### EXERCISE GOAL
Scan the material below for lines with the word "pixel" and report how many there are, with nothing added.
--- START ---
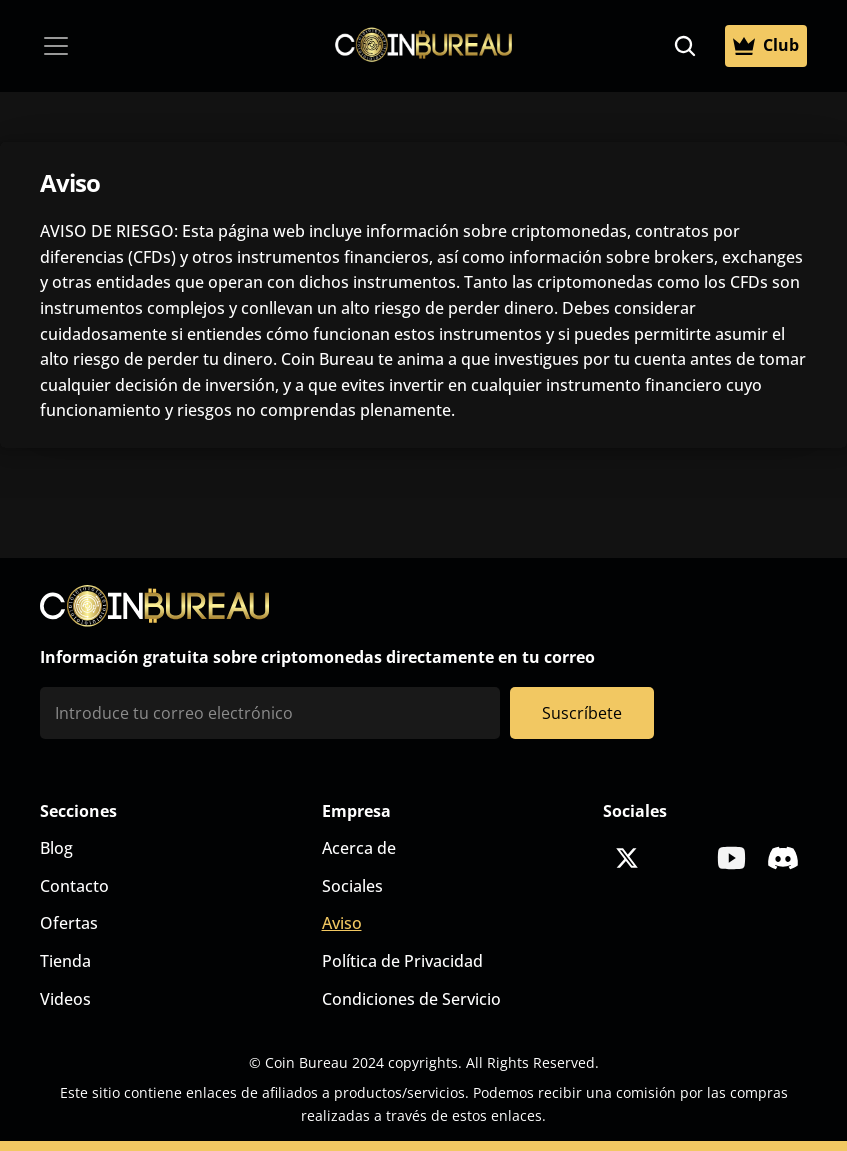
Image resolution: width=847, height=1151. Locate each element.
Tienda (65, 961)
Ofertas (69, 923)
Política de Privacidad (402, 961)
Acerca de (359, 848)
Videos (65, 999)
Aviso (342, 923)
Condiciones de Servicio (411, 999)
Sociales (352, 886)
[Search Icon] (685, 46)
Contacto (74, 886)
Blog (56, 848)
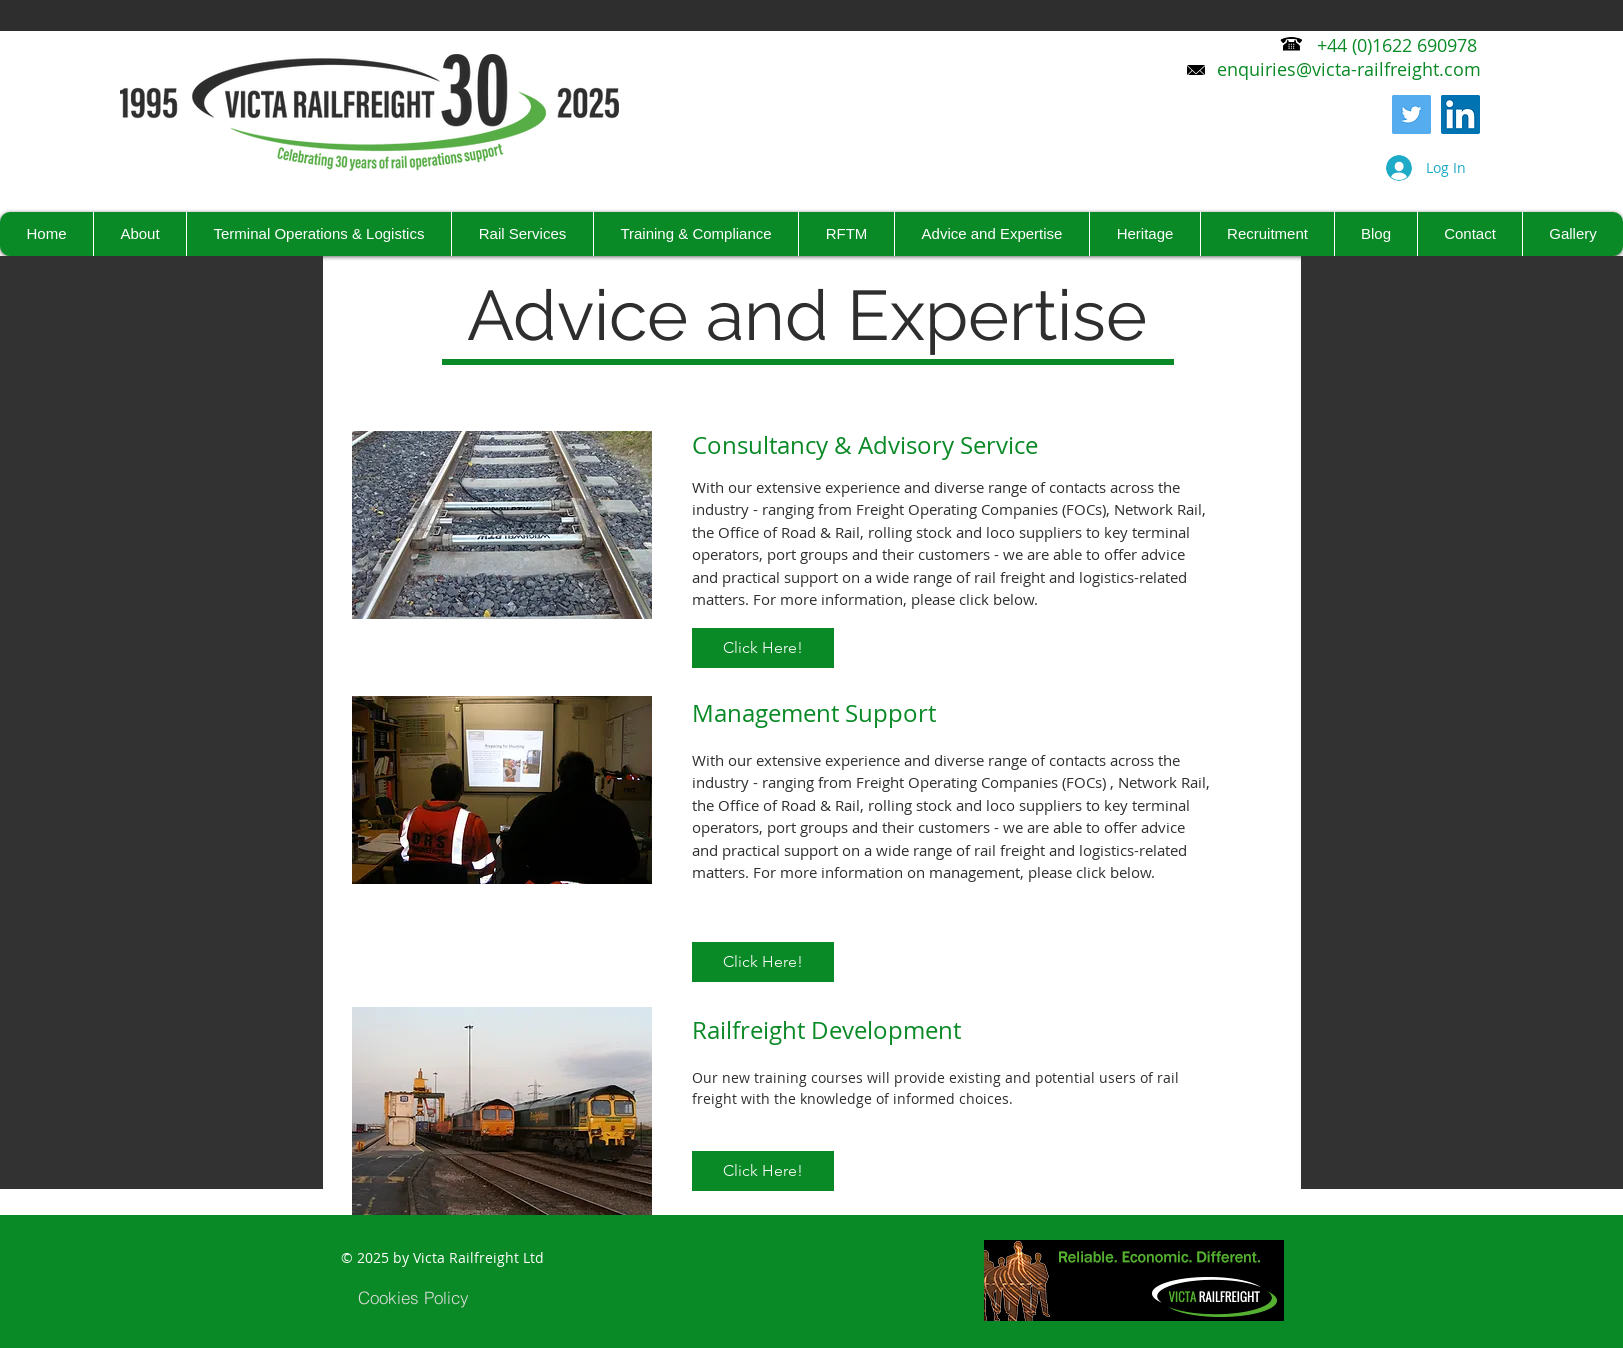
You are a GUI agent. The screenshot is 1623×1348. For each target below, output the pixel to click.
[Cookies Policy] (414, 1297)
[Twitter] (1411, 114)
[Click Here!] (763, 648)
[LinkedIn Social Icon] (1460, 114)
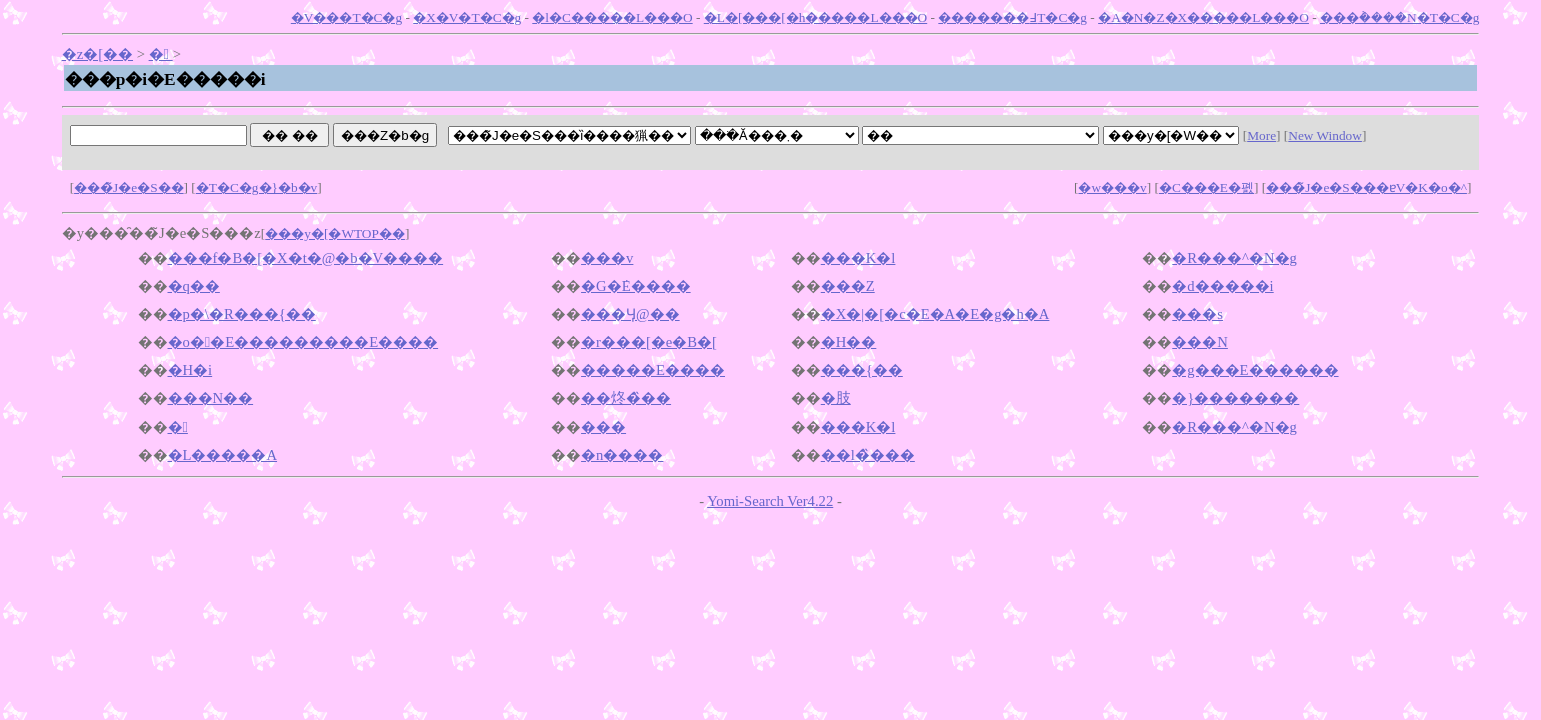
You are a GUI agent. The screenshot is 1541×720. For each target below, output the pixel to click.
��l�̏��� (868, 455)
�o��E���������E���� (303, 342)
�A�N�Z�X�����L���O (1203, 17)
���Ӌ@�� (630, 314)
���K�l (858, 258)
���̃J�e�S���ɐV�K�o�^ (1366, 187)
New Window (1325, 135)
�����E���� (653, 370)
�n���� (622, 455)
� (161, 54)
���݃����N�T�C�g (1399, 17)
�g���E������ (1255, 370)
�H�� (849, 342)
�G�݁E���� (636, 286)
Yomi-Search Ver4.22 (770, 501)
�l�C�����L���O (612, 17)
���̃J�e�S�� (129, 187)
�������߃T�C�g (1012, 17)
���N (1200, 342)
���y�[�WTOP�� (335, 233)
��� (603, 427)
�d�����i (1222, 286)
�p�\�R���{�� (242, 314)
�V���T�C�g (346, 17)
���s (1197, 314)
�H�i (190, 370)
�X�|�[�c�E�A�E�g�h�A (935, 314)
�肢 (836, 398)
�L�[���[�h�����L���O (815, 17)
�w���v (1112, 187)
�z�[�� (97, 54)
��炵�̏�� (626, 398)
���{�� (862, 370)
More (1261, 135)
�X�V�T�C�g (467, 17)
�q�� (194, 286)
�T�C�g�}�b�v (256, 187)
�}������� (1235, 398)
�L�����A (223, 455)
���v (607, 258)
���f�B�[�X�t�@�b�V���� (306, 258)
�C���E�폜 (1206, 187)
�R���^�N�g (1234, 258)
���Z (848, 286)
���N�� (211, 398)
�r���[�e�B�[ (649, 342)
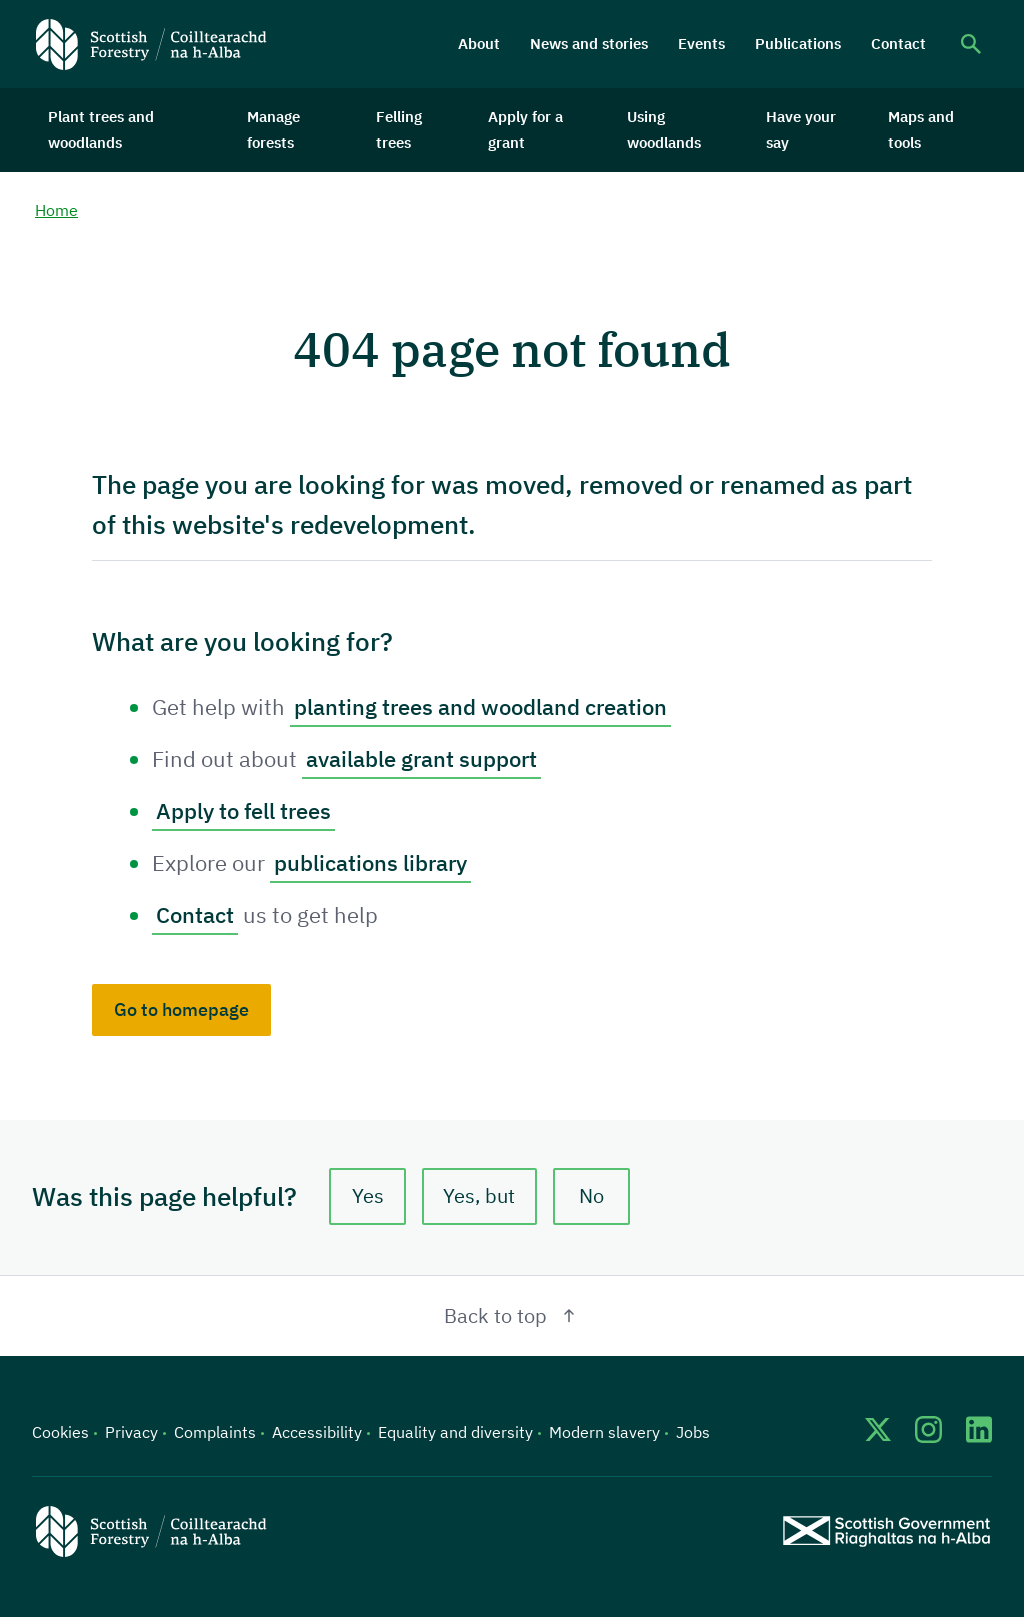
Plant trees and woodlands (101, 129)
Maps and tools (921, 129)
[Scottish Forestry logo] (151, 44)
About (479, 43)
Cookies (60, 1432)
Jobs (693, 1432)
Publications (798, 43)
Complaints (215, 1432)
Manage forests (273, 129)
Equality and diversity (455, 1432)
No (591, 1196)
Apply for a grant (525, 129)
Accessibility (317, 1432)
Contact (898, 43)
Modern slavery (604, 1432)
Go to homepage (181, 1009)
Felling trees (399, 129)
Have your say (801, 129)
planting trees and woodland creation (480, 706)
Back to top (512, 1315)
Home (56, 211)
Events (701, 43)
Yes (368, 1196)
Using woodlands (664, 129)
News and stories (589, 43)
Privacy (131, 1432)
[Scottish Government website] (886, 1530)
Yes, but (480, 1196)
--- END ---
### ANSWER SECTION
2